Grâce à la dot de sa femme, il ouvrit une librairie socialiste qui périclita et où il se retrouva simple gérant appointé. L’affaire Dreyfus, dans laquelle il ne voulut voir qu’une sublime controverse de morale politique, l’éloigna de ses amis socialistes. Il reprit sa liberté à l’égard de toute consigne du parti et, en 1900, fonda les Cahiers de la Quinzaine, réalisation de son rêve d’un « journal vrai ».

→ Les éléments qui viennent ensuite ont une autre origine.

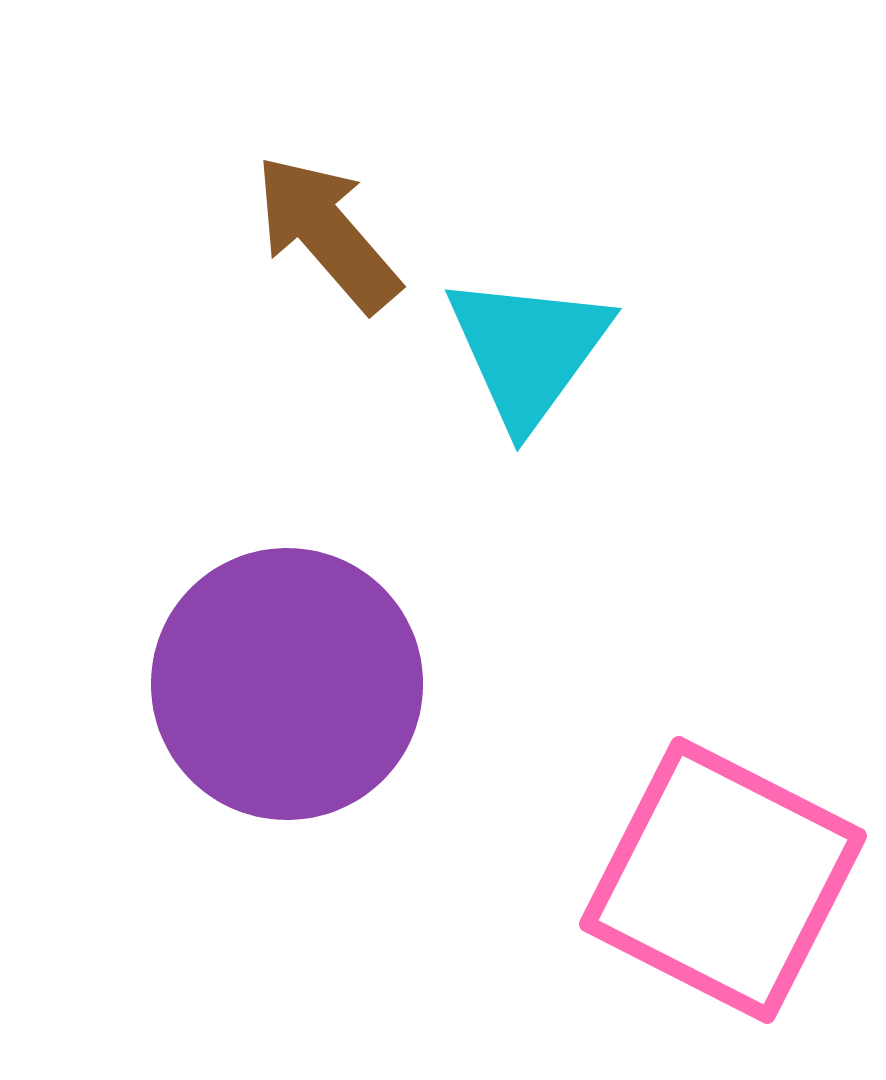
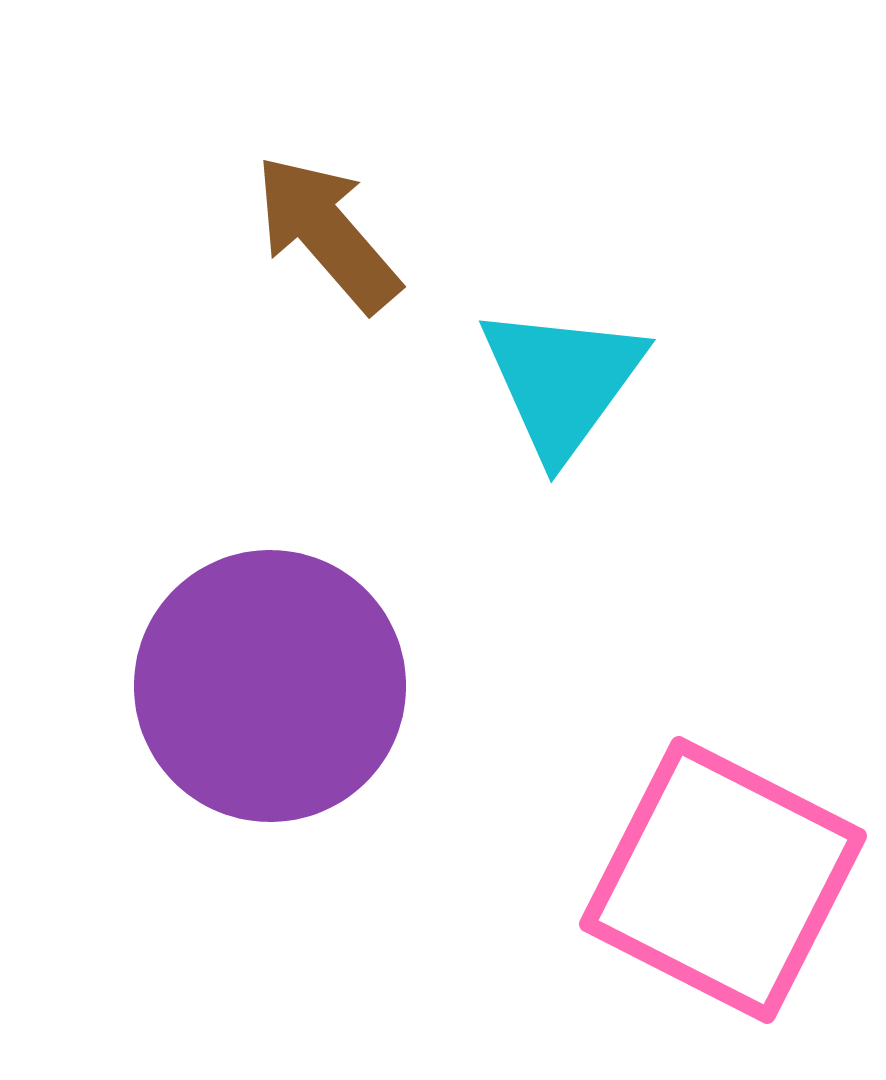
cyan triangle: moved 34 px right, 31 px down
purple circle: moved 17 px left, 2 px down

Jusqu’alors internationaliste et pacifiste, en 1905, le « coup de tonnerre » de Tanger bouleversa ses perspectives intellectuelles et politiques en lui faisant découvrir la réalité charnelle de la patrie face à la menace allemande. Désormais, héritier à la reconquête de sa race, de sa terre et de ses traditions, il évolua vers le nationalisme : Notre Patrie (1905).
Se méfiant du monde clérical, il glissa vers un catholicisme païen, au sens de paganus (paysan), étrange et poétique où les affaires de Dieu sont souvent confondues avec une mystique de l’héroïsme et du messianisme national français. Ainsi, son Mystère de la charité de Jeanne d’Arc (1910) était-il une refonte de sa Jeanne d’Arc socialiste de 1897. Jeanne, qu’il chérissait avec l’émotion d’un Villon et la familiarité d’un contemporain pour une paysanne.

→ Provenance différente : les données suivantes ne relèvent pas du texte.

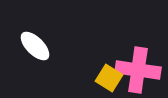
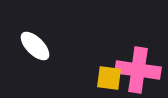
yellow square: rotated 24 degrees counterclockwise
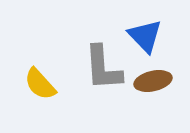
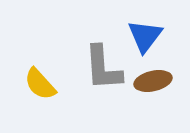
blue triangle: rotated 21 degrees clockwise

Dans ses œuvres suivantes, il édifia un des sommets de la poésie chrétienne française avec en fond les valeurs traditionnelles de l'homme : son humble travail, sa terre, sa famille.

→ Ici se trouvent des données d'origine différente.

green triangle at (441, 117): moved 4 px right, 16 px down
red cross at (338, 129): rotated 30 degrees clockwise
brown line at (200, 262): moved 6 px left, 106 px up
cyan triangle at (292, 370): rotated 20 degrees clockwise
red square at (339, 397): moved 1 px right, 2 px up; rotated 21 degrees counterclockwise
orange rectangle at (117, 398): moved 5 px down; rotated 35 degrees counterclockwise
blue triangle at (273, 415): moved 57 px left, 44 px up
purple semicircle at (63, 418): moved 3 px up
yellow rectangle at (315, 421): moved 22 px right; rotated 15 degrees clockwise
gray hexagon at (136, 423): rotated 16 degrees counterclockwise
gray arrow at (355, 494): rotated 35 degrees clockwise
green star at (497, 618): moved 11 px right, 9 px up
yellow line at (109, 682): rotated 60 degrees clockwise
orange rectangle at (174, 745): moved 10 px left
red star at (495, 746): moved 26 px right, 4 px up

Dédaigné par la plupart des grands écrivains de son temps, il devint le chef d’une petite chapelle non sans influence sur une partie de la jeunesse que fréquentèrent de nombreuses grandes plumes en devenir.
Obsédé par la perspective d’une guerre imminente, il rêvait d’être le rassembleur de toutes les traditions françaises et dénonçait l’esprit de capitulation incarné à ses yeux par Jaurès. Aussi est-ce avec une sorte de soulagement et d’allégresse qu’il rejoignit son affectation de lieutenant d’infanterie aux premiers jours de la Première Guerre mondiale.
Le 5 septembre 1914, pendant les combats de la bataille de l'Ourcq -premier acte de la bataille de la Marne- alors qu'il exhortait sa compagnie à ne pas céder un pouce de terre française à l'ennemi, il fut tué d'une balle au front.
Son corps et ceux des officiers et soldats tombés en bordure du chemin menant de Villeroy à Chauconin furent inhumés les 7 et 8 septembre 1914 près de l’endroit où la mort les faucha.
Dans le silence qui a remplacé le fracas de la bataille, ce cimetière ne ressemble à aucun autre. Pas d’alignements de croix, mais un petit enclos propret au bord de la route, plutôt ossuaire que cimetière. Le terme de Grande Tombe est bien choisi pour cette sépulture renfermant les corps de 133 soldats. Selon un témoin, Charles Péguy reposerait à l'une des extrémités de la fosse, la tête vers la route. Sur le monument, érigé en 1932, sont gravés 99 noms, 34 corps n’ayant pu être identifiés.